History of Cairnton

Arthur Wood was an engineer by training and had a passionate, and developing interest in salmon fishing: in the eyes of the fishing community, he is credited with proving the value of greased line tactics. Greased-line develops the concept that, as water temperature rises, salmon prefer to rise from their rest on the bottom of the river to take flies presented on, or close to, the surface. As fishers we now relish, and the heart stops, when we see a boil on the top of the water.

Wood's book ‘Jock Scott’ goes into great detail on the subject. Now we take a 'floating line' for granted, but until the 1960s manufacturers had not developed the line technology to produce self-efficient lines that 'float', 'slowsink', or 'fastsink' at a variety of speeds. Wood's lines were of silk Kingfisher: he greased these lines with lanolin 2 or 3 times a day. Leaders were almost certainly from gut, tied to the fly with his Cairnton knot. He fished a single-handed 12ft rod, but still cast his fly a prodigious distance. While he probably cast at 45° to the bank, he also wrote in a letter to Farlows, of Pall Mall, to the effect that "I cast upstream so that the fly drifts downstream like a leaf".

Wood's personal fishing diaries, now held by his grand-daughter, record his exploits from the time when his fishing consisted of occasional weeks at Ballynahinch in Ireland, and at Cairnton, until his death in 1934. Cairnton provided the setting for most of his fishing from 1918; he took an annual lease of Cairnton from then until his death. The water was owned by the Burnetts of Crathes, and contained a rather small Cottage, with modest bankside accommodation. Wood stayed at Glassel while the Cottage was razed and a Mansion built in 1921; he added 2 excellent lunch huts, and 2 rain shelters on the banks. The Mansion comprised 3 suites with bath, 2 single rooms with bath, ample reception area, and a staff flat for the female servants with a separate annexe for the men!!. Later he devised a system whereby from his study he knew the water height; the drawings and parts of this system survive.
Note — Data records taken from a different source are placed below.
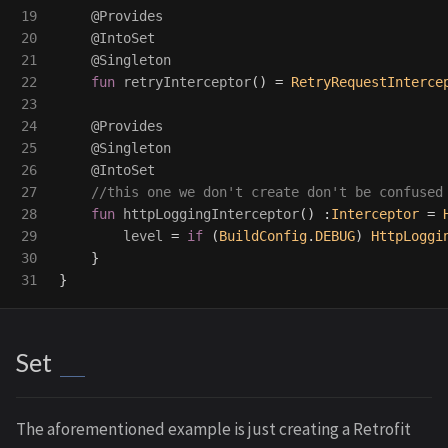
19

@Provides
20

@IntoSet
21

@Singleton
22

fun
retryInterceptor
()
=
RetryRequestInterce
23

24

@Provides
25

@Singleton
26

@IntoSet
27

//this one we don't create don't be confused
28

fun
httpLoggingInterceptor
()
:
Interceptor
=
29

level
=
if
(
BuildConfig
.
DEBUG
)
HttpLoggi
30

}
}
Set
The aforementioned example is just creating a Retrofit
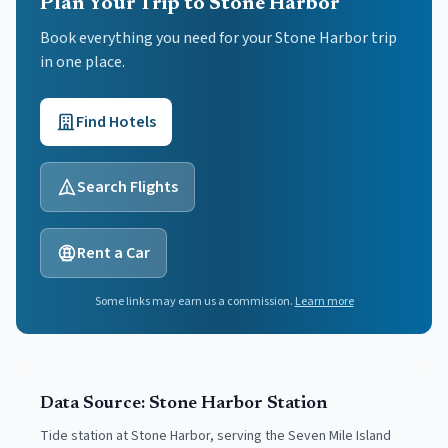
Plan Your Trip to Stone Harbor
Book everything you need for your
Stone Harbor
trip
in one place.
Find Hotels
Search Flights
Rent a Car
Some links may earn us a commission.
Learn more
Data Source:
Stone Harbor
Station
Tide station at Stone Harbor, serving the Seven Mile Island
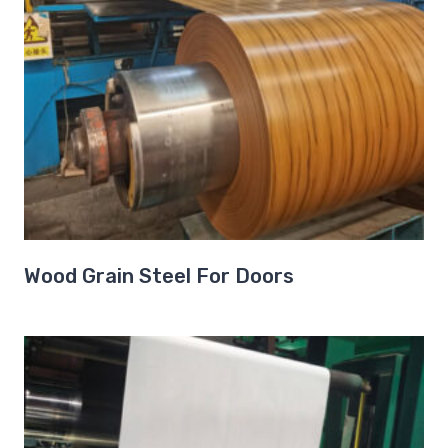
Wood Grain Steel For Doors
It surprises his descendants that he did not develop a system to tell him the water temperature on which his fishing most depended.
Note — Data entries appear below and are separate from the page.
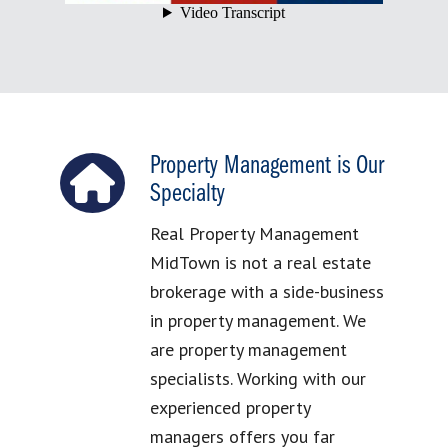
Property Management is Our
Specialty
Real Property Management
MidTown is not a real estate
brokerage with a side-business
in property management. We
are property management
specialists. Working with our
experienced property
managers offers you far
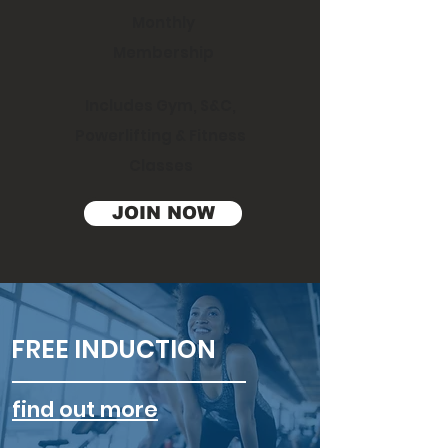
Monthly
Membership
Includes Gym, S&C,
Powerlifting & Fitness
Classes
JOIN NOW
FREE INDUCTION
find out more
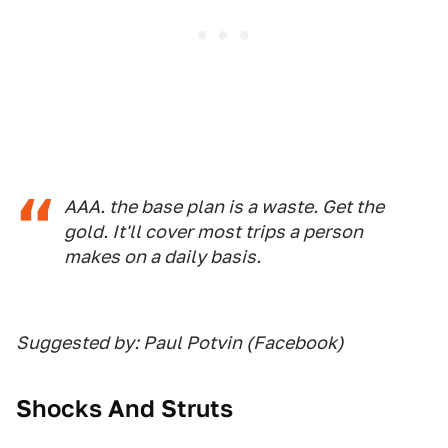
AAA. the base plan is a waste. Get the
gold. It'll cover most trips a person
makes on a daily basis.
Suggested by: Paul Potvin (Facebook)
Shocks And Struts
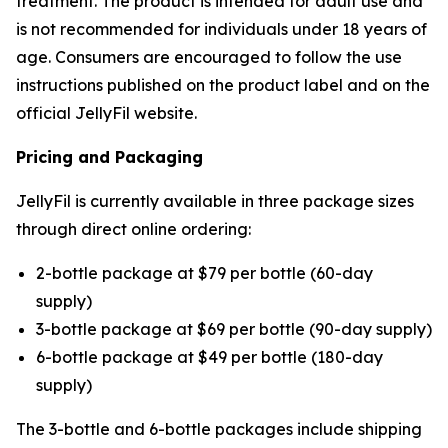
treatment. The product is intended for adult use and
is not recommended for individuals under 18 years of
age. Consumers are encouraged to follow the use
instructions published on the product label and on the
official JellyFil website.
Pricing and Packaging
JellyFil is currently available in three package sizes
through direct online ordering:
2-bottle package at $79 per bottle (60-day
supply)
3-bottle package at $69 per bottle (90-day supply)
6-bottle package at $49 per bottle (180-day
supply)
The 3-bottle and 6-bottle packages include shipping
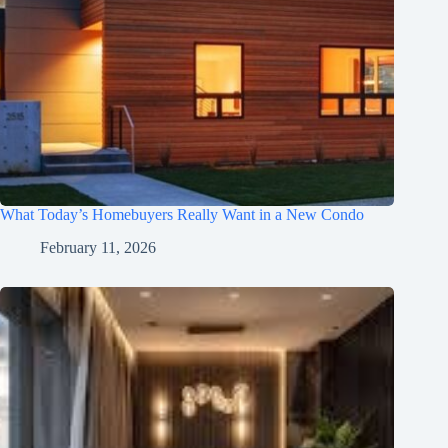
What Today’s Homebuyers Really Want in a New Condo
February 11, 2026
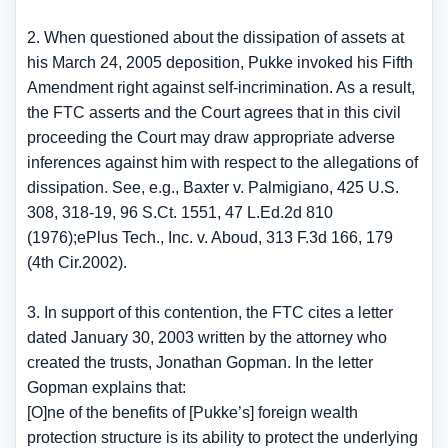
2. When questioned about the dissipation of assets at
his March 24, 2005 deposition, Pukke invoked his Fifth
Amendment right against self-incrimination. As a result,
the FTC asserts and the Court agrees that in this civil
proceeding the Court may draw appropriate adverse
inferences against him with respect to the allegations of
dissipation. See, e.g., Baxter v. Palmigiano, 425 U.S.
308, 318-19, 96 S.Ct. 1551, 47 L.Ed.2d 810
(1976);ePlus Tech., Inc. v. Aboud, 313 F.3d 166, 179
(4th Cir.2002).
3. In support of this contention, the FTC cites a letter
dated January 30, 2003 written by the attorney who
created the trusts, Jonathan Gopman. In the letter
Gopman explains that:
[O]ne of the benefits of [Pukke’s] foreign wealth
protection structure is its ability to protect the underlying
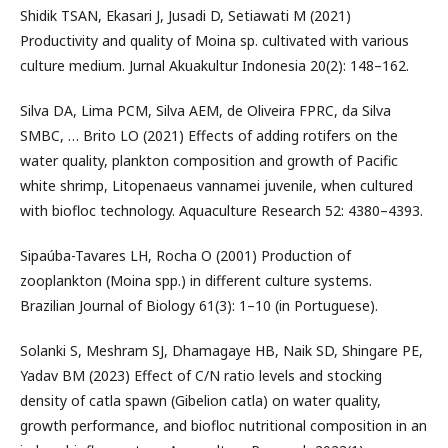
Shidik TSAN, Ekasari J, Jusadi D, Setiawati M (2021)
Productivity and quality of Moina sp. cultivated with various
culture medium. Jurnal Akuakultur Indonesia 20(2): 148–162.
Silva DA, Lima PCM, Silva AEM, de Oliveira FPRC, da Silva
SMBC, … Brito LO (2021) Effects of adding rotifers on the
water quality, plankton composition and growth of Pacific
white shrimp, Litopenaeus vannamei juvenile, when cultured
with biofloc technology. Aquaculture Research 52: 4380–4393.
Sipaúba-Tavares LH, Rocha O (2001) Production of
zooplankton (Moina spp.) in different culture systems.
Brazilian Journal of Biology 61(3): 1–10 (in Portuguese).
Solanki S, Meshram SJ, Dhamagaye HB, Naik SD, Shingare PE,
Yadav BM (2023) Effect of C/N ratio levels and stocking
density of catla spawn (Gibelion catla) on water quality,
growth performance, and biofloc nutritional composition in an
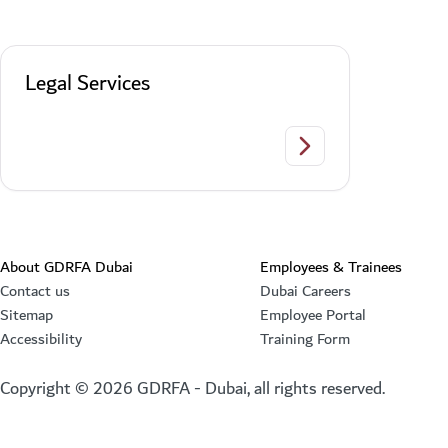
Legal Services
Legal Services
About GDRFA Dubai
Employees & Trainees
Contact us
Dubai Careers
Sitemap
Employee Portal
Accessibility
Training Form
Copyright ©
2026
GDRFA - Dubai, all rights reserved.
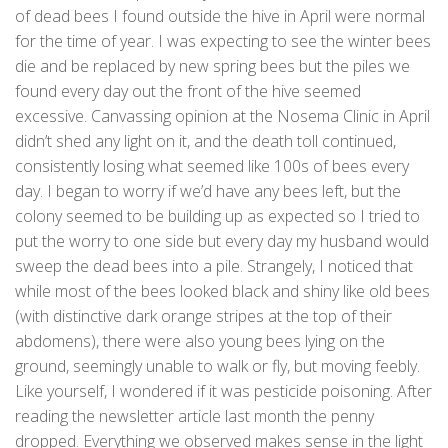
of dead bees I found outside the hive in April were normal
for the time of year. I was expecting to see the winter bees
die and be replaced by new spring bees but the piles we
found every day out the front of the hive seemed
excessive. Canvassing opinion at the Nosema Clinic in April
didn’t shed any light on it, and the death toll continued,
consistently losing what seemed like 100s of bees every
day. I began to worry if we’d have any bees left, but the
colony seemed to be building up as expected so I tried to
put the worry to one side but every day my husband would
sweep the dead bees into a pile. Strangely, I noticed that
while most of the bees looked black and shiny like old bees
(with distinctive dark orange stripes at the top of their
abdomens), there were also young bees lying on the
ground, seemingly unable to walk or fly, but moving feebly.
Like yourself, I wondered if it was pesticide poisoning. After
reading the newsletter article last month the penny
dropped. Everything we observed makes sense in the light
By possibly apocryphal reports, Wood was a stickler for effort; but had lunch delivered to the 2 huts by the chef and chauffeur: He kept a record of the times of day when fish were caught; though the obvious conclusions can be drawn, there was no slacking of effort around lunch-time. Indeed, this analysis shows little bias in favour of morning, afternoon, or evening to the pattern we see today.

Even by todays standards, the engineering design that was used to erect the lunch huts was superlative and can be matched in his design of the 'Rodroom'; here he provided racks and reels for drying lines, for both left- and right-handed tackle; a cool room for cleaning fish in preparation for marketing after weighing and measuring - he kept a skin-scale from almost every fish for 'dating'. His dislike of wading led him to design and set up jetties to help in reaching the lies; modern man needs the help of JCBs to replace the stones that have been displaced over time. How he managed, we can only guess, but like the Pharoes, he managed without.

In his search for the perfect fly, Wood used only a 'March brown' for a whole year, and a 'Blue Charm' for another, to find the best pattern; his success with either was hardly different, but he went for the Blue Charm with a little help from the Jock Scott and the March Brown, and the Silver Blue in high or very clear waters. This search for facts led him to record for each day his 'contacts', classified as 'Caught', 'Kelts', 'Lost', 'Pulled', or 'Rises'; as often as not, the contacts added up to 20 incidents a day. Oh that we could claim the same activity over recent years: The Dee was full of fish in his day, and one can only imagine what today's fisher, with today's equipment, and Wood's skill might have achieved.

His death in 1934 saw the end of an era: The estate reverted to the Burnetts.